VMware Cloud Community
kehall
Contributor
Contributor

ESX3.5 - NAS Datastore inactive on reboot

Hi,

Upgraded one of our hosts from 3.0.2 to 3.5 and patched up with the (currently) 4 critical patches.

The host in VI client (VC or directly to host) shows NFS datastores as inactive.

Vmotion is unable to move VMs to this host.

Double clicking on the NFS datastore opens up and shows the VM data fine.

Refresh in VI (either on the network page or right click on the datastore) doesn't fix - it may update the free space but remains "inactive" and greyed out.

On the service console, vdf shows the mounts just fine, and I can enter into the /vmfs/volumes/[datastore] folder and read/write just fine.

The only way to regain connectivity is to delete the NFS datastore mounts and re-add (a time consuming process). Then it works again until the next reboot and they're inactive once more!

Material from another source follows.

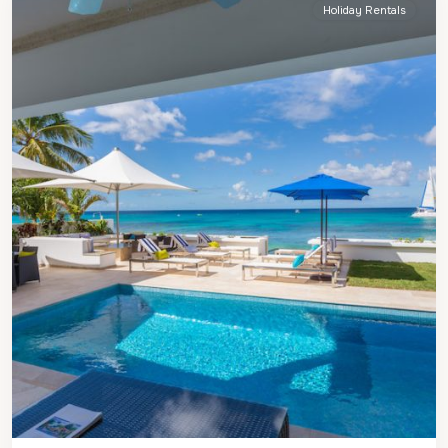
Holiday Rentals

This is connected to an NFS export on a NetApp filer - and I've not seen this issue with the other 3.0.x hosts. I've searched logs in /var/log/ for nfs, nas but find nothing of much interest (but not really sure where to look).

Any ideas?

Regards,

Keith.

Reply
0 Kudos
25 Replies
kehall
Contributor
Contributor

oh, and "esxcfg-nas -r" doesn't help either 😕

Reply
0 Kudos
Stewarts
Contributor
Contributor

I have the same problem as you. I'm on ESX 3.5 Update 1 Build 98103. The other 4 hosts that were patched connect to the NAS just fine but one host will not. The only way I have seen around this is to reboot the NAS (fortuately only holding my ISOs and is a windows 2003 r2 server).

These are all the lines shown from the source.